Only bearer shares are traded on the stock market of Euronext
Amsterdam. Only shares of New York Registry are traded on the New
York Stock Exchange. Bearer shares and registered shares may be
exchanged for each other. Since certain shares are held by brokers and
other nominees, these numbers may not be representative of the actual
number of United States beneficial holders or the number of Shares of
New York Registry beneficially held by US residents.

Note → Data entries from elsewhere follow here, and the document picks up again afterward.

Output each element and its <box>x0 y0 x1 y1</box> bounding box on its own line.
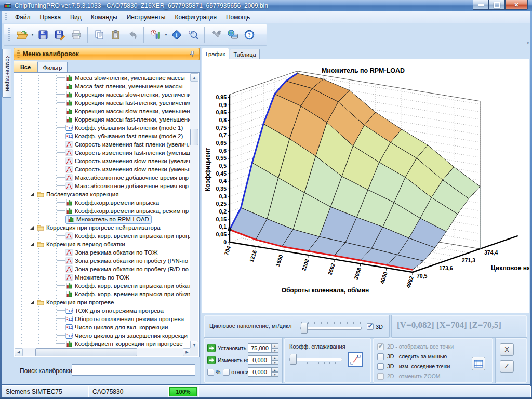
tree-item[interactable]: Скорость изменения slow-пленки (увелич. <box>15 157 191 165</box>
tree-item[interactable]: Коррекция массы fast-пленки, уменьшени <box>15 115 191 124</box>
tree-item[interactable]: Коэфф. корр. времени впрыска при обкат <box>15 282 191 290</box>
find-value-icon[interactable]: 110 <box>185 26 202 44</box>
tree-item[interactable]: Масса slow-пленки, уменьшение массы <box>15 74 191 82</box>
spin-up-icon[interactable]: ▲ <box>272 367 278 372</box>
spin-up-icon[interactable]: ▲ <box>272 355 278 360</box>
tree-item[interactable]: 1.2Коэфф. убывания fast-пленки (mode 1) <box>15 124 191 132</box>
scroll-thumb[interactable] <box>190 129 198 145</box>
menu-item-вид[interactable]: Вид <box>65 12 86 22</box>
menu-item-файл[interactable]: Файл <box>10 12 35 22</box>
option-checkbox[interactable]: ✔ <box>377 343 384 350</box>
tree-vertical-scrollbar[interactable]: ▲ ▼ <box>190 73 198 349</box>
spin-up-icon[interactable]: ▲ <box>272 343 278 348</box>
help-icon[interactable]: ? <box>241 26 258 44</box>
tree-item[interactable]: Скорость изменения fast-пленки (увелич.м <box>15 140 191 149</box>
print-icon[interactable] <box>68 26 85 44</box>
compare-charts-icon[interactable] <box>147 26 164 44</box>
compare-charts-dropdown-icon[interactable]: ▼ <box>164 26 168 44</box>
menu-item-правка[interactable]: Правка <box>35 12 66 22</box>
spin-down-icon[interactable]: ▼ <box>272 372 278 377</box>
minimize-button[interactable] <box>473 0 489 10</box>
tree-item[interactable]: 1.2Коэфф. убывания fast-пленки (mode 2) <box>15 132 191 140</box>
tree-item[interactable]: Коэфф. корр. времени впрыска при прогр <box>15 232 191 240</box>
expander-icon[interactable] <box>30 300 34 305</box>
tree-item[interactable]: Скорость изменения slow-пленки (уменьш <box>15 165 191 174</box>
option-checkbox[interactable] <box>377 353 384 360</box>
tree-item[interactable]: Коэфф. корр. времени впрыска при обкат <box>15 290 191 298</box>
copy-icon[interactable] <box>91 26 108 44</box>
expander-icon[interactable] <box>30 192 34 197</box>
tree-item[interactable]: 1.2Число циклов для вкл. коррекции <box>15 323 191 331</box>
tree-item[interactable]: 1.2Обороты отключения режима прогрева <box>15 315 191 323</box>
pin-icon[interactable] <box>189 50 196 58</box>
value-spinner[interactable]: 0,000▲▼ <box>248 367 278 377</box>
cyclic-load-slider[interactable] <box>300 327 362 330</box>
percent-checkbox[interactable] <box>207 369 214 376</box>
tab-all[interactable]: Все <box>14 61 37 72</box>
tab-graph[interactable]: График <box>202 48 229 59</box>
paste-icon[interactable] <box>108 26 124 44</box>
z-axis-button[interactable]: Z <box>500 360 514 373</box>
tree-item[interactable]: Коэфф.корр.времени впрыска <box>15 198 191 207</box>
apply-smoothing-button[interactable] <box>348 352 363 367</box>
undo-icon[interactable] <box>124 26 141 44</box>
tree-folder[interactable]: Коррекция при прогреве <box>15 298 191 307</box>
tree-horizontal-scrollbar[interactable]: ◀ ▶ <box>15 348 191 356</box>
tree-item[interactable]: Макс.абсолютное добавочное время впр <box>15 182 191 190</box>
tree-item[interactable]: Множитель по RPM-LOAD <box>15 215 191 223</box>
tree-item[interactable]: Скорость изменения fast-пленки (уменьш. <box>15 149 191 157</box>
menu-item-команды[interactable]: Команды <box>86 12 122 22</box>
apply-arrow-button[interactable] <box>207 356 216 364</box>
toolbar-grip-handle[interactable] <box>8 28 10 42</box>
scroll-up-icon[interactable]: ▲ <box>190 73 198 82</box>
slider-track[interactable] <box>289 358 342 361</box>
tree-item[interactable]: Зона режима обкатки по пробегу (P/N-по <box>15 257 191 265</box>
value-spinner[interactable]: 0,000▲▼ <box>248 355 278 365</box>
tree-item[interactable]: 1.2Число циклов для завершения коррекци <box>15 331 191 340</box>
open-file-dropdown-icon[interactable]: ▼ <box>30 26 35 44</box>
tree-item-selected[interactable]: Множитель по RPM-LOAD <box>65 215 152 224</box>
smoothing-slider[interactable] <box>289 358 342 361</box>
apply-arrow-button[interactable] <box>207 344 216 352</box>
tree-item[interactable]: Зона режима обкатки по ТОЖ <box>15 248 191 257</box>
edit-table-button[interactable] <box>472 357 485 370</box>
tab-table[interactable]: Таблица <box>230 49 260 59</box>
x-axis-button[interactable]: X <box>500 343 514 356</box>
tree-item[interactable]: 1.2ТОЖ для откл.режима прогрева <box>15 307 191 315</box>
tab-filter[interactable]: Фильтр <box>37 62 68 72</box>
surface-chart[interactable]: 00,050,10,150,20,250,30,350,40,450,50,55… <box>202 59 529 313</box>
calibration-search-input[interactable] <box>72 364 195 376</box>
tree-item[interactable]: Масса fast-пленки, уменьшение массы <box>15 82 191 90</box>
close-button[interactable]: ✕ <box>505 0 528 10</box>
save-file-icon[interactable] <box>35 26 51 44</box>
3d-checkbox[interactable]: ✔ <box>367 323 374 330</box>
info-icon[interactable]: i <box>168 26 185 44</box>
scroll-thumb[interactable] <box>35 348 137 356</box>
tree-item[interactable]: Коррекция массы fast-пленки, увеличение <box>15 99 191 107</box>
tree-item[interactable]: Коррекция массы slow-пленки, уменьшен <box>15 107 191 115</box>
toolbar-overflow-icon[interactable]: ▾ <box>527 41 529 45</box>
panel-grip-handle[interactable] <box>17 50 20 58</box>
tree-item[interactable]: Коррекция массы slow-пленки, увеличени <box>15 90 191 99</box>
scroll-left-icon[interactable]: ◀ <box>15 348 23 356</box>
tree-folder[interactable]: Коррекция при прогреве нейтрализатора <box>15 223 191 232</box>
tree-folder[interactable]: Коррекция в период обкатки <box>15 240 191 248</box>
menu-item-инструменты[interactable]: Инструменты <box>122 12 170 22</box>
slider-track[interactable] <box>300 327 362 330</box>
menu-item-конфигурация[interactable]: Конфигурация <box>170 12 221 22</box>
value-spinner[interactable]: 75,000▲▼ <box>248 343 278 353</box>
open-file-icon[interactable] <box>14 26 30 44</box>
expander-icon[interactable] <box>30 242 34 247</box>
online-icon[interactable] <box>224 26 241 44</box>
menu-item-помощь[interactable]: Помощь <box>221 12 255 22</box>
expander-icon[interactable] <box>30 225 34 230</box>
slider-thumb[interactable] <box>290 354 297 365</box>
maximize-button[interactable] <box>489 0 505 10</box>
option-checkbox[interactable] <box>377 363 384 370</box>
tree-item[interactable]: Зона режима обкатки по пробегу (R/D-по <box>15 265 191 273</box>
tab-comments[interactable]: Комментарии <box>2 49 11 98</box>
spin-down-icon[interactable]: ▼ <box>272 360 278 365</box>
tree-item[interactable]: Макс.абсолютное добавочное время впр <box>15 174 191 182</box>
save-as-icon[interactable] <box>51 26 68 44</box>
tree-folder[interactable]: Послепусковая коррекция <box>15 190 191 198</box>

The provisions applicable to all corporate bonds that have been issued
by the Company in March 2008 and 2012 contain a ‘Change of Control
Triggering Event’. This means that if the Company experienced such an
event with respect to a series of corporate bonds the Company might
be required to offer to purchase the bonds of that series at a purchase
price equal to 101% of their principal amount, plus accrued and unpaid
interest, if any.
Corporate seat and head office
The statutory seat of the Company is Eindhoven, the Netherlands, and
the statutory list of all subsidiaries and affiliated companies, prepared
in accordance with the relevant legal requirements (Dutch Civil Code,
Book 2, Sections 379 and 414), forms part of the notes to the
consolidated financial statements and is deposited at the office of the
Commercial Register in Eindhoven, the Netherlands (file no.
17001910).
The executive offices of the Company are located at the Breitner
Center, Amstelplein 2, 1096 BC Amsterdam, the Netherlands,
telephone 0031 (0)20 59 77 777.
Compliance with the Dutch Corporate Governance Code
In accordance with the governmental decree of December 10, 2009,
the Company fully complies with the Dutch Corporate Governance
Code and applies all its principles and best practice provisions that are
addressed to the Board of Management and the Supervisory Board. The
full text of the Dutch Corporate Governance Code can be found at the
website of the Monitoring Commission Corporate Governance Code
(www.commissiecorporategovernance.nl).